◆ **Your task**
The answer is every record that follows, printed exactly.

◆ **Stored data entries**
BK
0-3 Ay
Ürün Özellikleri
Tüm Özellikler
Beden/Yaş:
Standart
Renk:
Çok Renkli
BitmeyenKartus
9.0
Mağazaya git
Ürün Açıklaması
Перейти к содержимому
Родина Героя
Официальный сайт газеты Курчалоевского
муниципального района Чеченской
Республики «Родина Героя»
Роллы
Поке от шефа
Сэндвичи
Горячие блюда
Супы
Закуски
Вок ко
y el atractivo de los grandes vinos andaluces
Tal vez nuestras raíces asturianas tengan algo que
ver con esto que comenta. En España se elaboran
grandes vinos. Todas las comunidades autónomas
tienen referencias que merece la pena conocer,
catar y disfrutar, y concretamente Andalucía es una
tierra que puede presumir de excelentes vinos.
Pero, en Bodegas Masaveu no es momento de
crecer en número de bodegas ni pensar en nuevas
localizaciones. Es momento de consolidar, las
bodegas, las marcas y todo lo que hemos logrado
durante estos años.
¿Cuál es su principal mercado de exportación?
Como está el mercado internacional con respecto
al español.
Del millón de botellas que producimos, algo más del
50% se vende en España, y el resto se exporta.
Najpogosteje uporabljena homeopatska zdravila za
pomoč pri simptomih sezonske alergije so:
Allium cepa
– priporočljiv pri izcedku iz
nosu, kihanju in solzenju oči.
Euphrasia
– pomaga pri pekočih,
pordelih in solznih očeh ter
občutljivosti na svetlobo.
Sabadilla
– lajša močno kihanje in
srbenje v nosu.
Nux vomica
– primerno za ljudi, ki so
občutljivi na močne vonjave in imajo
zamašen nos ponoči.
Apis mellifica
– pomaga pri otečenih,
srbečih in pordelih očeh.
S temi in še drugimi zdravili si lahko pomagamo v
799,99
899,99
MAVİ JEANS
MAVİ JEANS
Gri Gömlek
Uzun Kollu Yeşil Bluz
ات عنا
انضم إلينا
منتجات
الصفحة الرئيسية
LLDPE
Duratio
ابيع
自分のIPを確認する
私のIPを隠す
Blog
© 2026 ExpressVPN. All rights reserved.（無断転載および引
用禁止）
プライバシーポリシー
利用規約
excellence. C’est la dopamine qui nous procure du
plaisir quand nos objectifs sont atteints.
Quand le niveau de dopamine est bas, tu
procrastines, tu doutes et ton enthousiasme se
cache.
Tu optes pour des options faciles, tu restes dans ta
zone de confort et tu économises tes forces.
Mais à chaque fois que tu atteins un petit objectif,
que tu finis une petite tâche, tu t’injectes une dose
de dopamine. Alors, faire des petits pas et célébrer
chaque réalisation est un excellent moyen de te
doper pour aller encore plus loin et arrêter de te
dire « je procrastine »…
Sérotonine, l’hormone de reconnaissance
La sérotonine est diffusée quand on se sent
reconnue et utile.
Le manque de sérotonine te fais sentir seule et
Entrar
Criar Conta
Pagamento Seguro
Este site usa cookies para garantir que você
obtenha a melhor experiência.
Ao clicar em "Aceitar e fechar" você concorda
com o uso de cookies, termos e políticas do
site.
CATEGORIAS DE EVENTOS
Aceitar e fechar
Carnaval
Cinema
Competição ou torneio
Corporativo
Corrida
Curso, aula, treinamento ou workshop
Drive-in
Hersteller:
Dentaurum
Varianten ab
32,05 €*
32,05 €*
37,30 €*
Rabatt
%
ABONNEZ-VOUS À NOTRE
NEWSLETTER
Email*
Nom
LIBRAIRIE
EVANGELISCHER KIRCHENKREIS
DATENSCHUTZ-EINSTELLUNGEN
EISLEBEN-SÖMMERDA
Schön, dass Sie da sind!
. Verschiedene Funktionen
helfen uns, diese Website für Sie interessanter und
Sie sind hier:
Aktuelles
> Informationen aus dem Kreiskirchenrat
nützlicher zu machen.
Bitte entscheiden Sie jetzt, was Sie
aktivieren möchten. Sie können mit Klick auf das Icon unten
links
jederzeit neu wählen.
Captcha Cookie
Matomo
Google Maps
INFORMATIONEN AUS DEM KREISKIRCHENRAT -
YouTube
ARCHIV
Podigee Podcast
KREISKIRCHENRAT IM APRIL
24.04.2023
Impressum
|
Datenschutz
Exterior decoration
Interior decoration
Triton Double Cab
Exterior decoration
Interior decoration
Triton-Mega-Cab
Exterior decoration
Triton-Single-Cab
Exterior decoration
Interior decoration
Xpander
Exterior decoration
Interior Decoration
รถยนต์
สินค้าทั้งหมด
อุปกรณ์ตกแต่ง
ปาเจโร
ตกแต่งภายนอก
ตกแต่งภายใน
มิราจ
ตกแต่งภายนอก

◆ **Your response**
BK
0-3 Ay
Ürün Özellikleri
Tüm Özellikler
Beden/Yaş:
Standart
Renk:
Çok Renkli
BitmeyenKartus
9.0
Mağazaya git
Ürün Açıklaması
Перейти к содержимому
Родина Героя
Официальный сайт газеты Курчалоевского
муниципального района Чеченской
Республики «Родина Героя»
Роллы
Поке от шефа
Сэндвичи
Горячие блюда
Супы
Закуски
Вок ко
y el atractivo de los grandes vinos andaluces
Tal vez nuestras raíces asturianas tengan algo que
ver con esto que comenta. En España se elaboran
grandes vinos. Todas las comunidades autónomas
tienen referencias que merece la pena conocer,
catar y disfrutar, y concretamente Andalucía es una
tierra que puede presumir de excelentes vinos.
Pero, en Bodegas Masaveu no es momento de
crecer en número de bodegas ni pensar en nuevas
localizaciones. Es momento de consolidar, las
bodegas, las marcas y todo lo que hemos logrado
durante estos años.
¿Cuál es su principal mercado de exportación?
Como está el mercado internacional con respecto
al español.
Del millón de botellas que producimos, algo más del
50% se vende en España, y el resto se exporta.
Najpogosteje uporabljena homeopatska zdravila za
pomoč pri simptomih sezonske alergije so:
Allium cepa
– priporočljiv pri izcedku iz
nosu, kihanju in solzenju oči.
Euphrasia
– pomaga pri pekočih,
pordelih in solznih očeh ter
občutljivosti na svetlobo.
Sabadilla
– lajša močno kihanje in
srbenje v nosu.
Nux vomica
– primerno za ljudi, ki so
občutljivi na močne vonjave in imajo
zamašen nos ponoči.
Apis mellifica
– pomaga pri otečenih,
srbečih in pordelih očeh.
S temi in še drugimi zdravili si lahko pomagamo v
799,99
899,99
MAVİ JEANS
MAVİ JEANS
Gri Gömlek
Uzun Kollu Yeşil Bluz
ات عنا
انضم إلينا
منتجات
الصفحة الرئيسية
LLDPE
Duratio
ابيع
自分のIPを確認する
私のIPを隠す
Blog
© 2026 ExpressVPN. All rights reserved.（無断転載および引
用禁止）
プライバシーポリシー
利用規約
excellence. C’est la dopamine qui nous procure du
plaisir quand nos objectifs sont atteints.
Quand le niveau de dopamine est bas, tu
procrastines, tu doutes et ton enthousiasme se
cache.
Tu optes pour des options faciles, tu restes dans ta
zone de confort et tu économises tes forces.
Mais à chaque fois que tu atteins un petit objectif,
que tu finis une petite tâche, tu t’injectes une dose
de dopamine. Alors, faire des petits pas et célébrer
chaque réalisation est un excellent moyen de te
doper pour aller encore plus loin et arrêter de te
dire « je procrastine »…
Sérotonine, l’hormone de reconnaissance
La sérotonine est diffusée quand on se sent
reconnue et utile.
Le manque de sérotonine te fais sentir seule et
Entrar
Criar Conta
Pagamento Seguro
Este site usa cookies para garantir que você
obtenha a melhor experiência.
Ao clicar em "Aceitar e fechar" você concorda
com o uso de cookies, termos e políticas do
site.
CATEGORIAS DE EVENTOS
Aceitar e fechar
Carnaval
Cinema
Competição ou torneio
Corporativo
Corrida
Curso, aula, treinamento ou workshop
Drive-in
Hersteller:
Dentaurum
Varianten ab
32,05 €*
32,05 €*
37,30 €*
Rabatt
%
ABONNEZ-VOUS À NOTRE
NEWSLETTER
Email*
Nom
LIBRAIRIE
EVANGELISCHER KIRCHENKREIS
DATENSCHUTZ-EINSTELLUNGEN
EISLEBEN-SÖMMERDA
Schön, dass Sie da sind!
. Verschiedene Funktionen
helfen uns, diese Website für Sie interessanter und
Sie sind hier:
Aktuelles
> Informationen aus dem Kreiskirchenrat
nützlicher zu machen.
Bitte entscheiden Sie jetzt, was Sie
aktivieren möchten. Sie können mit Klick auf das Icon unten
links
jederzeit neu wählen.
Captcha Cookie
Matomo
Google Maps
INFORMATIONEN AUS DEM KREISKIRCHENRAT -
YouTube
ARCHIV
Podigee Podcast
KREISKIRCHENRAT IM APRIL
24.04.2023
Impressum
|
Datenschutz
Exterior decoration
Interior decoration
Triton Double Cab
Exterior decoration
Interior decoration
Triton-Mega-Cab
Exterior decoration
Triton-Single-Cab
Exterior decoration
Interior decoration
Xpander
Exterior decoration
Interior Decoration
รถยนต์
สินค้าทั้งหมด
อุปกรณ์ตกแต่ง
ปาเจโร
ตกแต่งภายนอก
ตกแต่งภายใน
มิราจ
ตกแต่งภายนอก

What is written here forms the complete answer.